American embezzler (1890–1957)

James T. Peasgood (March 8, 1890 – July 12, 1957) was a municipal treasurer who was convicted in 1922 of embezzling from the city of Venice, California, United States. After serving three and a half years in San Quentin State Prison, Peasgood moved to Salinas, California, where he ran produce-packing companies.

== Biography ==
Peasgood was born in Pennsylvania but had come to California at early days with his father, who became a Santa Monica city councilman and Santa Monica superintendent of buildings. Before taking a position in local government, Peasgood had served as a teller at the First National Bank of Venice. Peasgood had served as Venice city treasurer for seven years before he suddenly vanished in April 1922. According to a history published in 1975, "Peasgood's troubles started in May of 1921 when rumors began to stir around the canal city that Venice was on the verge of bankruptcy. The Los Angeles County Grand Jury began to make inquiries and the Venetian mayor suddenly resigned. Treasurer Peasgood was eventually hauled before the grand jury on five counts of misconduct in office. The charges stemmed from his habit of depositing city funds in certain banks without collecting interest on the monies. The grand jury dismissed the charges and James Peasgood rested a little easier."

However, two days after the city of Venice hired an independent auditor, Peasgood suddenly left for a fishing trip to Oxnard on Saturday, April 29, and did not return for the workweek following, leading the city council to elevate his deputy to the treasurer position. According to the Los Angeles Examiner, Peasgood left a note for his wife that read, "I have been playing a losing game and I cannot stay and face the disgrace. You will never see me again!"

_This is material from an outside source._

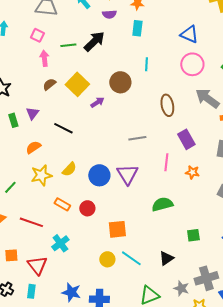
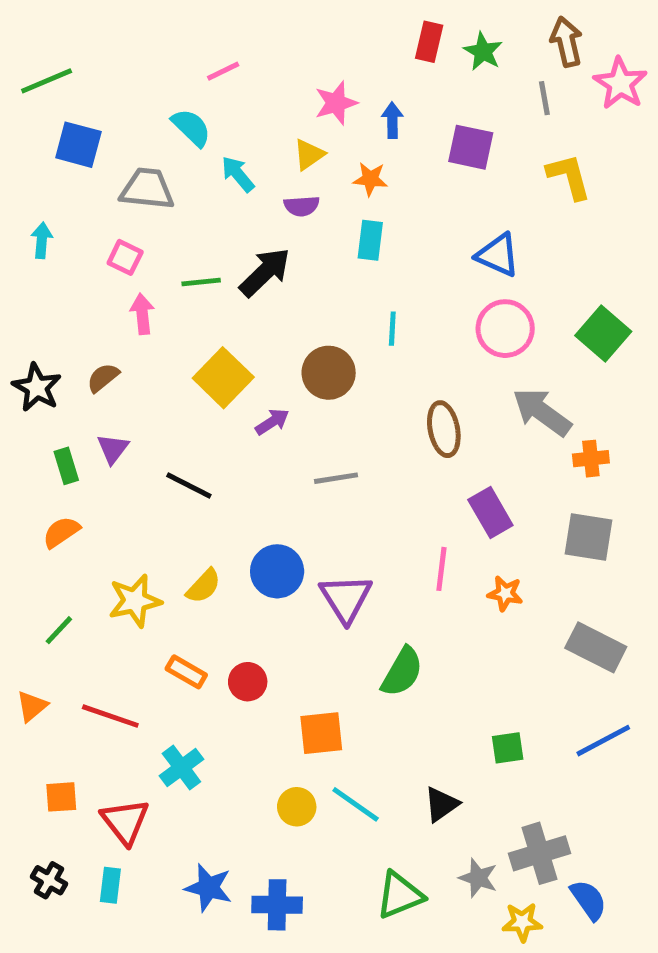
brown semicircle: (49, 84) -> (103, 378), moved
gray line: (137, 138) -> (336, 478), moved
orange semicircle: (33, 147) -> (61, 532), moved
blue circle: (99, 175) -> (277, 571), moved
green semicircle: (162, 204) -> (402, 672), moved, turned 135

An independent auditor was brought in and discovered $19,000 missing from the city's accounts. Peasgood turned himself in on May 17, 1922, confessing that he had taken the money to pay gambling debts and sustain an extravagant lifestyle. Peasgood had apparently been monkeying with the books since 1918. According to the Venice Vanguard:

His statement revealed that a home, upon which he was called to make substantial monthly payments, furniture for same, a piano and an automobile, all bought on installments together with increased living costs, resulted in fixed monthly expenses which the salary he was paid fell considerably short of meeting. Thus grew, from month to month, a deficit, to meet which Peasgood, desperate and seeking to maintain his credit and standing as a city official, began borrowing now and then from the paving bond fund, held and handled by him in trust. Thus, in turn, was created an accumulated shortage in the paving bond fund and to prevent the discovery of this condition, Peasgood, according to his explanation, transferred moneys from the general fund of the city. These amounts from the general fund, as nearly as Peasgood could remember, tally almost to the cent with the figures arrived at and submitted by Macleod, Macfarlane and Co. in their report to the trustees last Monday evening.

Peasgood was convicted of embezzlement and sentenced to one to 10 years in the state penitentiary. He served approximately three and a half years, from December 15, 1922, to July 15, 1926, in San Quentin prison. The theft shook public confidence in the government of the city of Venice, a shift that contributed to the Venice electorate's decision to accept annexation by the city of Los Angeles in 1925. Peasgood eventually moved to Salinas in Monterey County and worked in the fruit-packing industry. He died in Salinas in 1957.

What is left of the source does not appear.